**The data:**
------

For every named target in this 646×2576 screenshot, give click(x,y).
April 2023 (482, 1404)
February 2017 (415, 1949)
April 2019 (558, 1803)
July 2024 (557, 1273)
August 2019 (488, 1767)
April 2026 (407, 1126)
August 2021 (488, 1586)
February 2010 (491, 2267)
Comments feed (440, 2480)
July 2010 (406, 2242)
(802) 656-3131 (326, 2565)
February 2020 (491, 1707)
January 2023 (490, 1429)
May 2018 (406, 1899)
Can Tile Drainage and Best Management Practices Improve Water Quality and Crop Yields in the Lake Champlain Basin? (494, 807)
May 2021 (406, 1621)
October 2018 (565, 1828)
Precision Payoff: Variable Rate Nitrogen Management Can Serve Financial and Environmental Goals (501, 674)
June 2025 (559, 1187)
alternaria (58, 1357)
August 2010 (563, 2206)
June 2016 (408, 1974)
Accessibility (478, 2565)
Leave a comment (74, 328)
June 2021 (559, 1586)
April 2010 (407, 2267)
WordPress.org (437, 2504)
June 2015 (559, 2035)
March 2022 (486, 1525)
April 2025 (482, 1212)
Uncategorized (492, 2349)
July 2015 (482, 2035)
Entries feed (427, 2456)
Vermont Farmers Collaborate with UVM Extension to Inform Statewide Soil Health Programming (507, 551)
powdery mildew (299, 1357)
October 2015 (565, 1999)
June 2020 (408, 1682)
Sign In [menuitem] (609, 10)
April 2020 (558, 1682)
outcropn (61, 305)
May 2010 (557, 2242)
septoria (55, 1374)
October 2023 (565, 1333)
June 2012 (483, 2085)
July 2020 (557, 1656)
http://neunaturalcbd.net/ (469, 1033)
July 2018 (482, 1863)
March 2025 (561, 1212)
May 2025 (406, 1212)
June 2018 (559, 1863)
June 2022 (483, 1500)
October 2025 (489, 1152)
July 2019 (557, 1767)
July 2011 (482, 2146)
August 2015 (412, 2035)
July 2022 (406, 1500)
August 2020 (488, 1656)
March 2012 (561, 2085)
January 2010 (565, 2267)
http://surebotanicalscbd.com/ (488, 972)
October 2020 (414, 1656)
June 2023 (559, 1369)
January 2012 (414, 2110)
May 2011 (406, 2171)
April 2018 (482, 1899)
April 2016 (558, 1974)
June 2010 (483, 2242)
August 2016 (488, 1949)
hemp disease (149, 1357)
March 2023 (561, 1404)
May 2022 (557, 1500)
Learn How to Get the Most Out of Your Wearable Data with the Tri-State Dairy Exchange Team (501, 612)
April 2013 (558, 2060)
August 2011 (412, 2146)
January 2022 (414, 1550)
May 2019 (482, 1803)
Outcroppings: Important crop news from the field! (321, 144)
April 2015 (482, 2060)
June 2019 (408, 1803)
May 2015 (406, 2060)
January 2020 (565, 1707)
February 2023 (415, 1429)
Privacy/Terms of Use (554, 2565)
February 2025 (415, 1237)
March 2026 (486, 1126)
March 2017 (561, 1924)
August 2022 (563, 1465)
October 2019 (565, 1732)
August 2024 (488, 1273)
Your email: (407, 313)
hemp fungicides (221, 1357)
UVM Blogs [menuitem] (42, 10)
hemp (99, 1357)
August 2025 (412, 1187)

------

**Work order:** Please give an exact copy of the lines above, beginning with the line containing "Accessibility (478, 2565)" and running through the line containing "Entries feed (427, 2456)", and of no other lines.

**The completed task:**
Accessibility (478, 2565)
Leave a comment (74, 328)
June 2021 (559, 1586)
April 2010 (407, 2267)
WordPress.org (437, 2504)
June 2015 (559, 2035)
March 2022 (486, 1525)
April 2025 (482, 1212)
Uncategorized (492, 2349)
July 2015 (482, 2035)
Entries feed (427, 2456)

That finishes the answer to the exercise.